● **RECORDS FOR THE EXERCISE**:
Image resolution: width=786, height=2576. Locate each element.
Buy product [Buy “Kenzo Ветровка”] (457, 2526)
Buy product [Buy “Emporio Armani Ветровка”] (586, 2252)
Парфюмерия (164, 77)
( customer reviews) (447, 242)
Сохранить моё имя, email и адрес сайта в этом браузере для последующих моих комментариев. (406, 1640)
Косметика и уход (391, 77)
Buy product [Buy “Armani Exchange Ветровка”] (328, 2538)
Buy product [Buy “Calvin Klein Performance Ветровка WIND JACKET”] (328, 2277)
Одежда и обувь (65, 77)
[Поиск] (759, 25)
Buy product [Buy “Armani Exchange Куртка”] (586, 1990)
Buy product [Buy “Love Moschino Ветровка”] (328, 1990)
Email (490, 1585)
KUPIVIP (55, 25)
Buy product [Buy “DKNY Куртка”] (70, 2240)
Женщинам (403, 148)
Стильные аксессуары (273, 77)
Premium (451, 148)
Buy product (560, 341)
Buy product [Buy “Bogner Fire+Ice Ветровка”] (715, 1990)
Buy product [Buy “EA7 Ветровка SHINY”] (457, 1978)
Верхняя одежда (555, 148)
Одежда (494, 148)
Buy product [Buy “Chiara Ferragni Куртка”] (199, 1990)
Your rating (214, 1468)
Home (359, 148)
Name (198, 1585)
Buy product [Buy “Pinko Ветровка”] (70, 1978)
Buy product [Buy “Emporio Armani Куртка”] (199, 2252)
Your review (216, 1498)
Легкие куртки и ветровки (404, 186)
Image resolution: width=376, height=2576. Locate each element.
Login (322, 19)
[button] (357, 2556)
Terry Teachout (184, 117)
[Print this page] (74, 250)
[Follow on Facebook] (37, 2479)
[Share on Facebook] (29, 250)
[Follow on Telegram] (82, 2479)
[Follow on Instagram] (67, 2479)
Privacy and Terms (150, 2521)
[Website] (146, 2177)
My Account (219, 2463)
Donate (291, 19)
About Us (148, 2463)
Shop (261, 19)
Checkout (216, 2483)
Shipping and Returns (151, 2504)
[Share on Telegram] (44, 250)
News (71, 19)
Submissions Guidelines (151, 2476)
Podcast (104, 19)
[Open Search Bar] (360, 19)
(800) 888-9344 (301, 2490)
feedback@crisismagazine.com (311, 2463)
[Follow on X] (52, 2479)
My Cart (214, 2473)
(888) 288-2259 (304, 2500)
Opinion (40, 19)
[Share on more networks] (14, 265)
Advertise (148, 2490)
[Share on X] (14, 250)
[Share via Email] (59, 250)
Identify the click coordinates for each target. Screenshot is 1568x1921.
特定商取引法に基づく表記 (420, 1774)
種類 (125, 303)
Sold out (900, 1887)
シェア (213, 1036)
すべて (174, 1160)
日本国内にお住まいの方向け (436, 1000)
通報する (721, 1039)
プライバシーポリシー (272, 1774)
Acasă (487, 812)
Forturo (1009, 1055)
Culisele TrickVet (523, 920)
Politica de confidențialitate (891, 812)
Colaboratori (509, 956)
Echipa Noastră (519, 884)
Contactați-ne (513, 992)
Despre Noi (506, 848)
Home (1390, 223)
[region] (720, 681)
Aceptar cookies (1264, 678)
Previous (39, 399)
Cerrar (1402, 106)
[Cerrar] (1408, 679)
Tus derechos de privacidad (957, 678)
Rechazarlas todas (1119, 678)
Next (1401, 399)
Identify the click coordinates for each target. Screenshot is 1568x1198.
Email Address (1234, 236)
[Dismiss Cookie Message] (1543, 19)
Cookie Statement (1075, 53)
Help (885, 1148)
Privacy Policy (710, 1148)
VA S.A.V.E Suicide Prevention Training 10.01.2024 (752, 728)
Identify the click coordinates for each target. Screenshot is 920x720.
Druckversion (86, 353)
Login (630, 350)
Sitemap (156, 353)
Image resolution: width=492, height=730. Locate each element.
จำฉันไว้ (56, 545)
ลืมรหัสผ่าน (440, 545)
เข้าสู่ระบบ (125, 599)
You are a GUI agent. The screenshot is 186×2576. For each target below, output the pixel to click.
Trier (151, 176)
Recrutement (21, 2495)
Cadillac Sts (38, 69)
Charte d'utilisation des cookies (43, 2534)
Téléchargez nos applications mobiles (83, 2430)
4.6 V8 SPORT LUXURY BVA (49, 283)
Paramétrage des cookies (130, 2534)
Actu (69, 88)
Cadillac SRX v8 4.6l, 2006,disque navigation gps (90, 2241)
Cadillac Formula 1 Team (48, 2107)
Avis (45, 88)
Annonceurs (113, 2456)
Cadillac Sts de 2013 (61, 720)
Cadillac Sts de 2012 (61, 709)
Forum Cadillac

● **WHAT THIS TASK INVOLVES**: The entire set of records should be returned exactly.

● **RESPONSE**:
Image resolution: width=786, height=2576. Locate each element.
Buy product [Buy “Kenzo Ветровка”] (457, 2526)
Buy product [Buy “Emporio Armani Ветровка”] (586, 2252)
Парфюмерия (164, 77)
( customer reviews) (447, 242)
Сохранить моё имя, email и адрес сайта в этом браузере для последующих моих комментариев. (406, 1640)
Косметика и уход (391, 77)
Buy product [Buy “Armani Exchange Ветровка”] (328, 2538)
Buy product [Buy “Calvin Klein Performance Ветровка WIND JACKET”] (328, 2277)
Одежда и обувь (65, 77)
[Поиск] (759, 25)
Buy product [Buy “Armani Exchange Куртка”] (586, 1990)
Buy product [Buy “Love Moschino Ветровка”] (328, 1990)
Email (490, 1585)
KUPIVIP (55, 25)
Buy product [Buy “DKNY Куртка”] (70, 2240)
Женщинам (403, 148)
Стильные аксессуары (273, 77)
Premium (451, 148)
Buy product (560, 341)
Buy product [Buy “Bogner Fire+Ice Ветровка”] (715, 1990)
Buy product [Buy “EA7 Ветровка SHINY”] (457, 1978)
Верхняя одежда (555, 148)
Одежда (494, 148)
Buy product [Buy “Chiara Ferragni Куртка”] (199, 1990)
Your rating (214, 1468)
Home (359, 148)
Name (198, 1585)
Buy product [Buy “Pinko Ветровка”] (70, 1978)
Buy product [Buy “Emporio Armani Куртка”] (199, 2252)
Your review (216, 1498)
Легкие куртки и ветровки (404, 186)
Image resolution: width=376, height=2576. Locate each element.
Login (322, 19)
[button] (357, 2556)
Terry Teachout (184, 117)
[Print this page] (74, 250)
[Follow on Facebook] (37, 2479)
[Share on Facebook] (29, 250)
[Follow on Telegram] (82, 2479)
[Follow on Instagram] (67, 2479)
Privacy and Terms (150, 2521)
[Website] (146, 2177)
My Account (219, 2463)
Donate (291, 19)
About Us (148, 2463)
Shop (261, 19)
Checkout (216, 2483)
Shipping and Returns (151, 2504)
[Share on Telegram] (44, 250)
News (71, 19)
Submissions Guidelines (151, 2476)
Podcast (104, 19)
[Open Search Bar] (360, 19)
(800) 888-9344 (301, 2490)
feedback@crisismagazine.com (311, 2463)
[Follow on X] (52, 2479)
My Cart (214, 2473)
(888) 288-2259 (304, 2500)
Opinion (40, 19)
[Share on more networks] (14, 265)
Advertise (148, 2490)
[Share on X] (14, 250)
[Share via Email] (59, 250)
Identify the click coordinates for each target. Screenshot is 1568x1921.
特定商取引法に基づく表記 (420, 1774)
種類 (125, 303)
Sold out (900, 1887)
シェア (213, 1036)
すべて (174, 1160)
日本国内にお住まいの方向け (436, 1000)
通報する (721, 1039)
プライバシーポリシー (272, 1774)
Acasă (487, 812)
Forturo (1009, 1055)
Culisele TrickVet (523, 920)
Politica de confidențialitate (891, 812)
Colaboratori (509, 956)
Echipa Noastră (519, 884)
Contactați-ne (513, 992)
Despre Noi (506, 848)
Home (1390, 223)
[region] (720, 681)
Aceptar cookies (1264, 678)
Previous (39, 399)
Cerrar (1402, 106)
[Cerrar] (1408, 679)
Tus derechos de privacidad (957, 678)
Rechazarlas todas (1119, 678)
Next (1401, 399)
Identify the click coordinates for each target. Screenshot is 1568x1198.
Email Address (1234, 236)
[Dismiss Cookie Message] (1543, 19)
Cookie Statement (1075, 53)
Help (885, 1148)
Privacy Policy (710, 1148)
VA S.A.V.E Suicide Prevention Training 10.01.2024 (752, 728)
Identify the click coordinates for each target. Screenshot is 920x720.
Druckversion (86, 353)
Login (630, 350)
Sitemap (156, 353)
Image resolution: width=492, height=730. Locate each element.
จำฉันไว้ (56, 545)
ลืมรหัสผ่าน (440, 545)
เข้าสู่ระบบ (125, 599)
You are a GUI agent. The screenshot is 186×2576. For each target below, output the pixel to click.
Trier (151, 176)
Recrutement (21, 2495)
Cadillac Sts (38, 69)
Charte d'utilisation des cookies (43, 2534)
Téléchargez nos applications mobiles (83, 2430)
4.6 V8 SPORT LUXURY BVA (49, 283)
Paramétrage des cookies (130, 2534)
Actu (69, 88)
Cadillac SRX v8 4.6l, 2006,disque navigation gps (90, 2241)
Cadillac Formula 1 Team (48, 2107)
Avis (45, 88)
Annonceurs (113, 2456)
Cadillac Sts de 2013 (61, 720)
Cadillac Sts de 2012 (61, 709)
Forum Cadillac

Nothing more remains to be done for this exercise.